Он молча откинулся на стуле, подняв бровь, будто ему сообщили некую чрезвычайную новость, мгновение держал паузу и наконец значительно проговорил:
– Аха… Охо… Из Львова, говорите. Как же это я не знал?
– А что бы это изменило? – улыбаясь, спросил я.
И он мгновенно улыбнулся в ответ и сказал:
– Ничего! Буквально ничего! – и вдруг, подавшись ко мне, заговорщицки произнес:
– Ничего, кроме того, что вы должны понимать по-польски. А?
– Прошем пана! – отозвался я. – То пан зэ Львова?! А балак пан ешче памента?[11]
И мы одновременно рассмеялись…
Из помещения кафе в нашу сторону выходило раздаточное окно с широким прилавком. В нем, как в раме, утомленно двигалась юная официантка, выдавая сигареты, соки в банках, орешки и прочую мелочь полуголым или почти голым разморенным отдыхающим: Эдем так Эдем! Процентов восемьдесят постояльцев лечили здесь свой немецкий, шведский или какой-нибудь иной псориаз недешевыми солнечными лучами, которые необходимо было окупить во что бы то ни стало.
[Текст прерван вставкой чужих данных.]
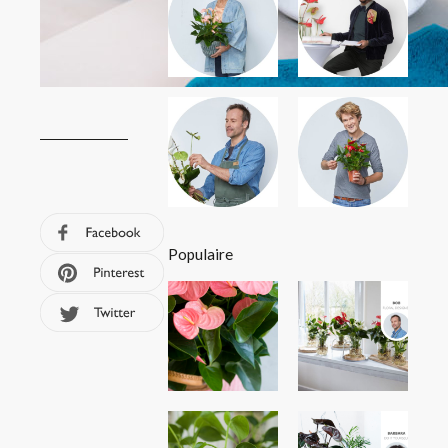
Populaire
Громко споря по-немецки, две морщинистые голенастые старухи в шортах долго что-то выбирали, и когда наконец отошли, официантка в окне улыбнулась мне, молча вопрошая, как насчет заказа. Распространенный жест местного населения: кисть руки как бы ввинчивает в воздух невидимую лампочку. Я отрицательно покачал головой.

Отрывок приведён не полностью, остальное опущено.